However, this begs the question: should healthy competition be encouraged and brightest and the best be rewarded? Or, should less bright but home grown candidates be coddled through the system, lowering the standards of both medical education and medical care? What is wrong with healthy competition, after all?
Nothing is wrong with healthy competition. I doubt home grown candidates are coddled through the system. And the standards are not lowered.

What has been pointed out is that the competition must be fair and unbiased, which is clearly impossible. I would be totally free market and open on this issue except for one thing. The show stopper is that a US medical school graduate cannot even have the opportunity to earn a living or obtain a license to earn a living without at least one and now in some states, three years of residency. Since residency is supposed to be "training/education" which in reality it rarely is any more, particularly in bottom feeder programs, I find myself in agreement with those who would reserve these training positions for those who need the training: the medical school graduate who has not had an opportunity to practice for many years.
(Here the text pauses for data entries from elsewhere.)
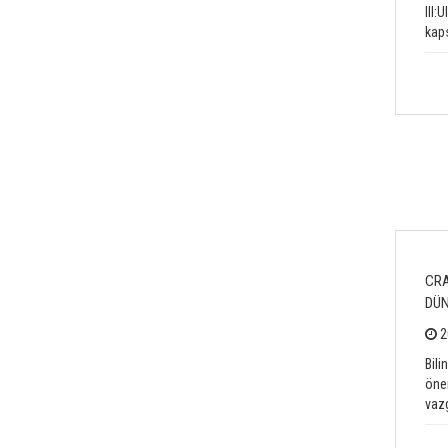
III:
kap
CRA
DÜN
2
Bili
önem
vazg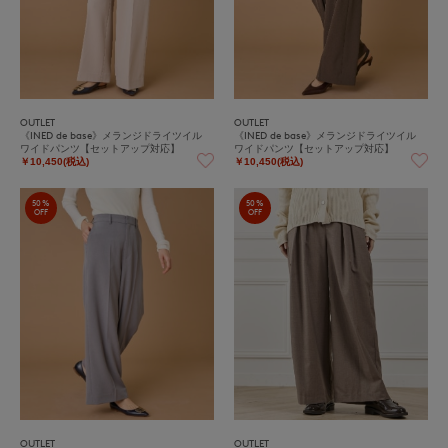
OUTLET
OUTLET
《INED de base》メランジドライツイル
《INED de base》メランジドライツイル
ワイドパンツ【セットアップ対応】
ワイドパンツ【セットアップ対応】
￥10,450(税込)
￥10,450(税込)
50%
50%
OFF
OFF
OUTLET
OUTLET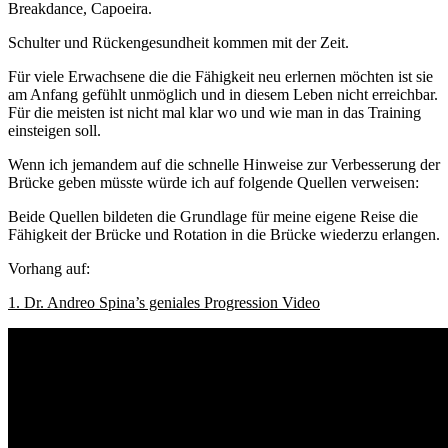
Breakdance, Capoeira.
Schulter und Rückengesundheit kommen mit der Zeit.
Für viele Erwachsene die die Fähigkeit neu erlernen möchten ist sie
am Anfang gefühlt unmöglich und in diesem Leben nicht erreichbar.
Für die meisten ist nicht mal klar wo und wie man in das Training
einsteigen soll.
Wenn ich jemandem auf die schnelle Hinweise zur Verbesserung der
Brücke geben müsste würde ich auf folgende Quellen verweisen:
Beide Quellen bildeten die Grundlage für meine eigene Reise die
Fähigkeit der Brücke und Rotation in die Brücke wiederzu erlangen.
Vorhang auf:
1. Dr. Andreo Spina’s geniales Progression Video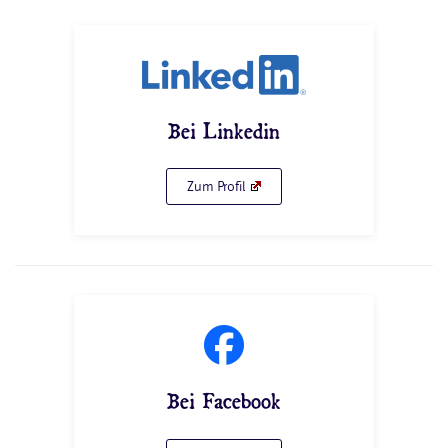
Bei Linkedin
Zum Profil
Bei Facebook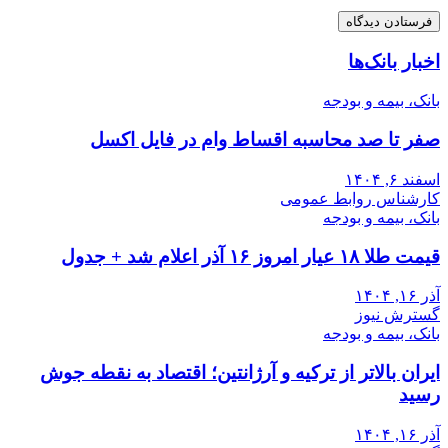
اخبار بانک‌ها
بانک، بیمه و بودجه
صفر تا صد محاسبه اقساط وام در فایل اکسل
اسفند ۶, ۱۴۰۴
کارشناس روابط عمومی
بانک، بیمه و بودجه
قیمت طلا ۱۸ عیار امروز ۱۶ آذر اعلام شد + جدول
آذر ۱۶, ۱۴۰۴
گسترش نیوز
بانک، بیمه و بودجه
ایران بالاتر از ترکیه و آرژانتین؛ اقتصاد به نقطه جوش
رسید
آذر ۱۶, ۱۴۰۴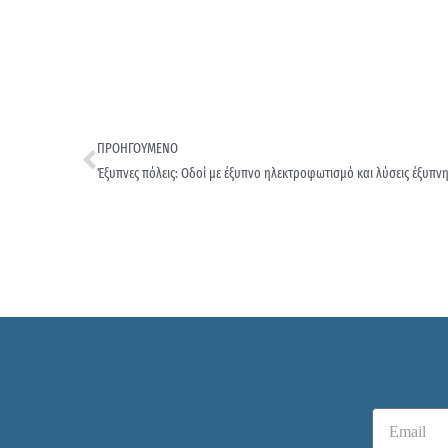
ΠΡΟΗΓΟΥΜΕΝΟ
Έξυπνες πόλεις: Οδοί με έξυπνο ηλεκτροφωτισμό και λύσεις έξυπν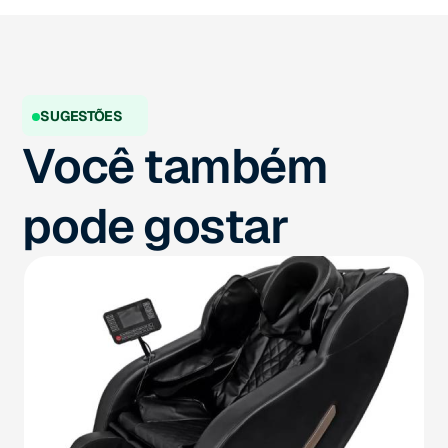
SUGESTÕES
Você também
pode gostar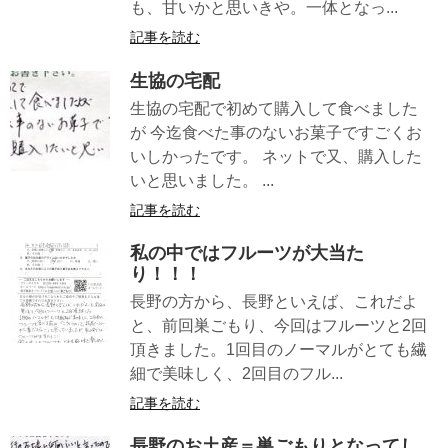
も、甘いかと思いきや。一体となっ...
記事を読む
生協の宅配
生協の宅配で初めて購入して食べました
が 今迄食べた事のないお菓子ですごくお
いしかったです。 ネットで又、購入した
いと思いました。 ...
記事を読む
私の中ではフルーツが大当た
り！！！
長野の方から、長野といえば、これだよ
と、前回巣ごもり、今回はフルーツと2回
頂きました。1回目のノーマルがとても繊
細で美味しく、2回目のフル...
記事を読む
長野のお土産＝巣ごもりとなってし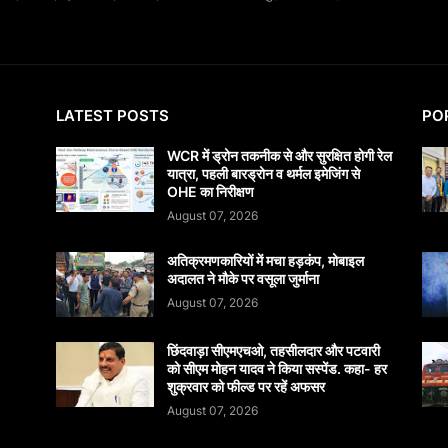
LATEST POSTS
PO
WCR में ड्रोन तकनीक से और सुरक्षित होगी रेल
यात्रा, पहली बारड्रोन व थर्मल इमेजिंग से
OHE का निरीक्षण
August 07, 2026
अतिक्रमणकारियों में मचा हड़कंप, मोबाइल
अदालत ने मौके पर वसूला जुर्माना
August 07, 2026
छिंदवाड़ा सीएमएचओ, तहसीलदार और पटवारी
को सीएम मोहन यादव ने किया सस्पेंड. कहा- हर
शुक्रवार को फील्ड पर रहें अफसर
August 07, 2026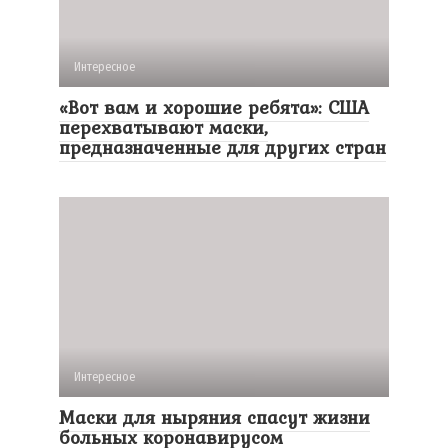
Интересное
«Вот вам и хорошие ребята»: США
перехватывают маски,
предназначенные для других стран
Интересное
Маски для ныряния спасут жизни
больных коронавирусом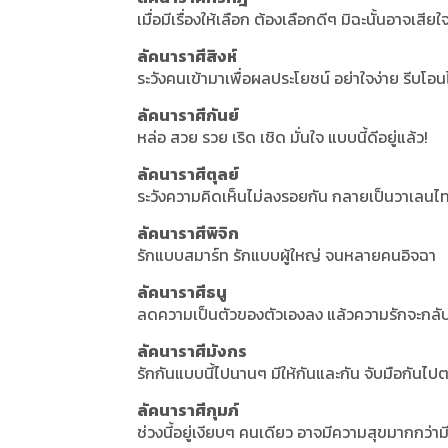
เมื่อมีเรื่องให้เลือก ต้องเลือกดีๆ มิฉะนั้นอาจเสี
ลัคนาราศีสิงห์
ระวังคนเข้ามาเพื่อผลประโยชน์ อย่าใจง่าย รีบโอน
ลัคนาราศีกันย์
หล่อ สวย รวย เริด เชิด มั่นใจ แบบนี้ดีอยู่แล้ว!
ลัคนาราศีตุลย์
ระวังความคิดเห็นไม่ลงรอยกัน กลายเป็นวาเลนไท
ลัคนาราศีพิจิก
รักแบบสมาร์ท รักแบบผู้ใหญ่ จนหลายคนอิจฉา
ลัคนาราศีธนู
ลดความเป็นตัวของตัวเองลง แล้วความรักจะกลั
ลัคนาราศีมังกร
รักกันแบบนี้ไปนานๆ มีให้กันและกัน จับมือกันไ
ลัคนาราศีกุมภ์
ช่วงนี้อยู่เงียบๆ คนเดียว อาจมีความสุขมากกว่ามี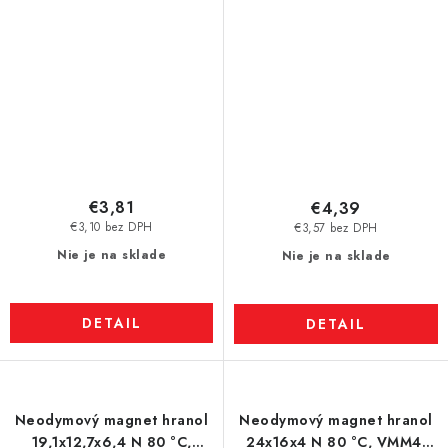
€3,81
€4,39
€3,10 bez DPH
€3,57 bez DPH
Nie je na sklade
Nie je na sklade
DETAIL
DETAIL
Neodymový magnet hranol
Neodymový magnet hranol
19,1x12,7x6,4 N 80 °C,
24x16x4 N 80 °C, VMM4-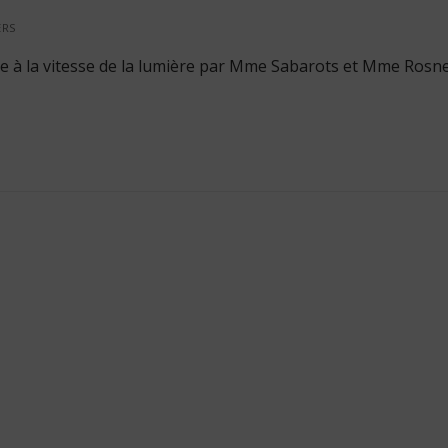
ERS
e à la vitesse de la lumière par Mme Sabarots et Mme Rosne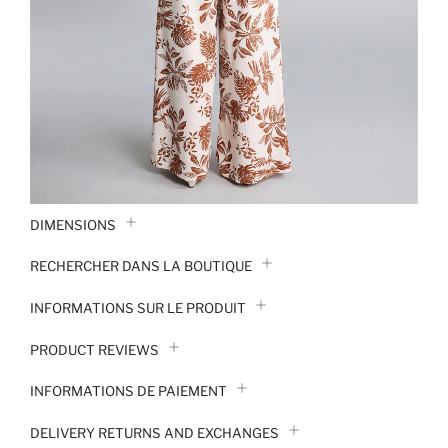
DIMENSIONS
RECHERCHER DANS LA BOUTIQUE
INFORMATIONS SUR LE PRODUIT
PRODUCT REVIEWS
INFORMATIONS DE PAIEMENT
DELIVERY RETURNS AND EXCHANGES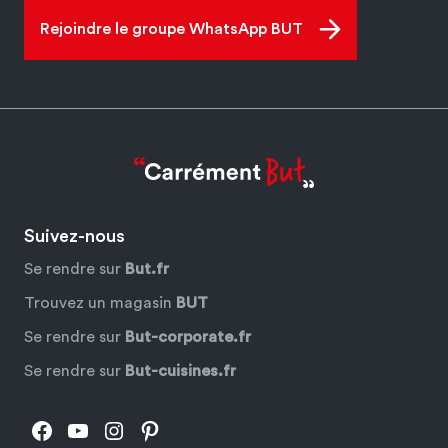
Rejoindre le groupe WhatsApp BUT
Suivez-nous
Se rendre sur
But.fr
Trouvez un magasin
BUT
Se rendre sur
But-corporate.fr
Se rendre sur
But-cuisines.fr
Facebook
YouTube
Instagram
Pinterest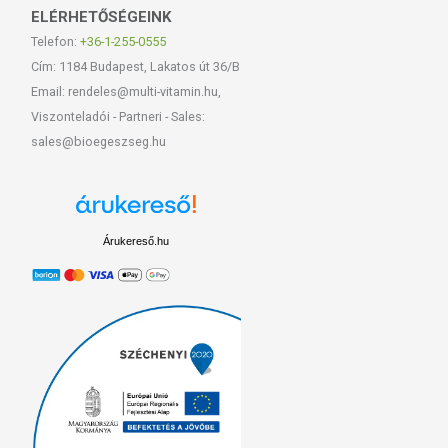
ELÉRHETŐSÉGEINK
Telefon:
+36-1-255-0555
Cím: 1184 Budapest, Lakatos út 36/B
Email: rendeles@multi-vitamin.hu,
Viszonteladói - Partneri - Sales:
sales@bioegeszseg.hu
Árukereső.hu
The real problem is the US protectionist medical licensing hedgemony that mandates 1-3 years of training for FMGs, even though they may be pre-eminently qualified in their own country or internationally recognized experts in their field. Eliminate this barrier and you would promptly eliminate this problem. But in so doing, you deprive the "training institutions" of their plentiful and compliant source of free laborers who will tolerate anything for the right to permanently emmigrate.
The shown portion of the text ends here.